• **Directions**:
Run through the records and show each line that includes the string "Chiller".

[Opening Material for this task section]

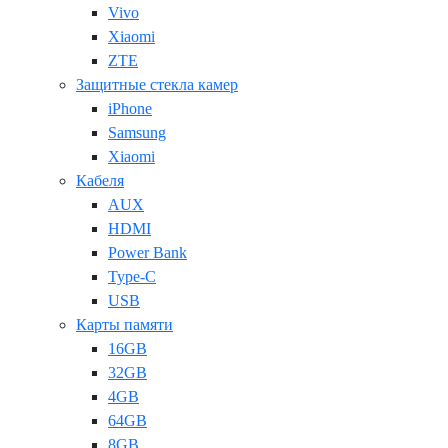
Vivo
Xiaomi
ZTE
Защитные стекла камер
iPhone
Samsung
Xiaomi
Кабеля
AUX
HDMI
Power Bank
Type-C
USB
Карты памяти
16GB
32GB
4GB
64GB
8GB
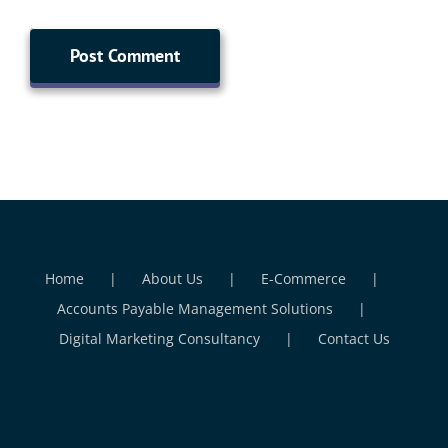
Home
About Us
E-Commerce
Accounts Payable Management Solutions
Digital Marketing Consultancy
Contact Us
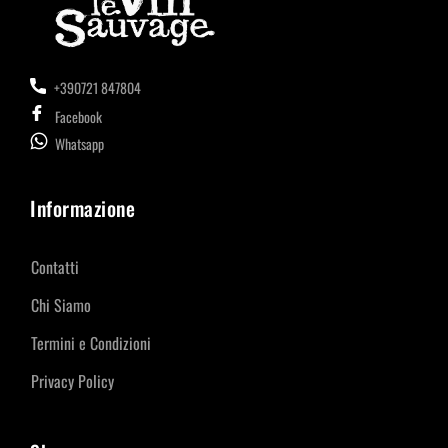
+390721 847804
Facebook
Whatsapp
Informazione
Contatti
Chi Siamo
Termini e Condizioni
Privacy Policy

[Closing Material for this task section]
[Opening Material for this task section]

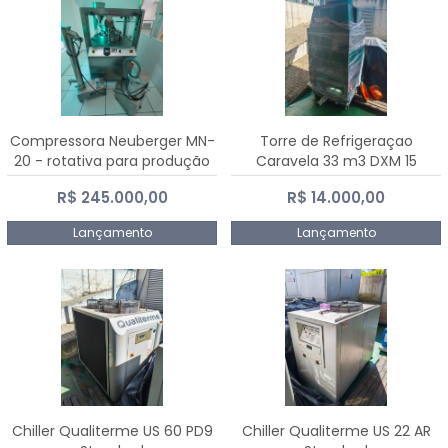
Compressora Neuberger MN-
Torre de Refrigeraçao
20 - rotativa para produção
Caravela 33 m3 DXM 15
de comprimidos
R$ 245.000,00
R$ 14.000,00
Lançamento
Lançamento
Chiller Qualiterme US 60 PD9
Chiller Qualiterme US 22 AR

[Closing Material for this task section]

• **Task solution**:
Chiller Qualiterme US 60 PD9
Chiller Qualiterme US 22 AR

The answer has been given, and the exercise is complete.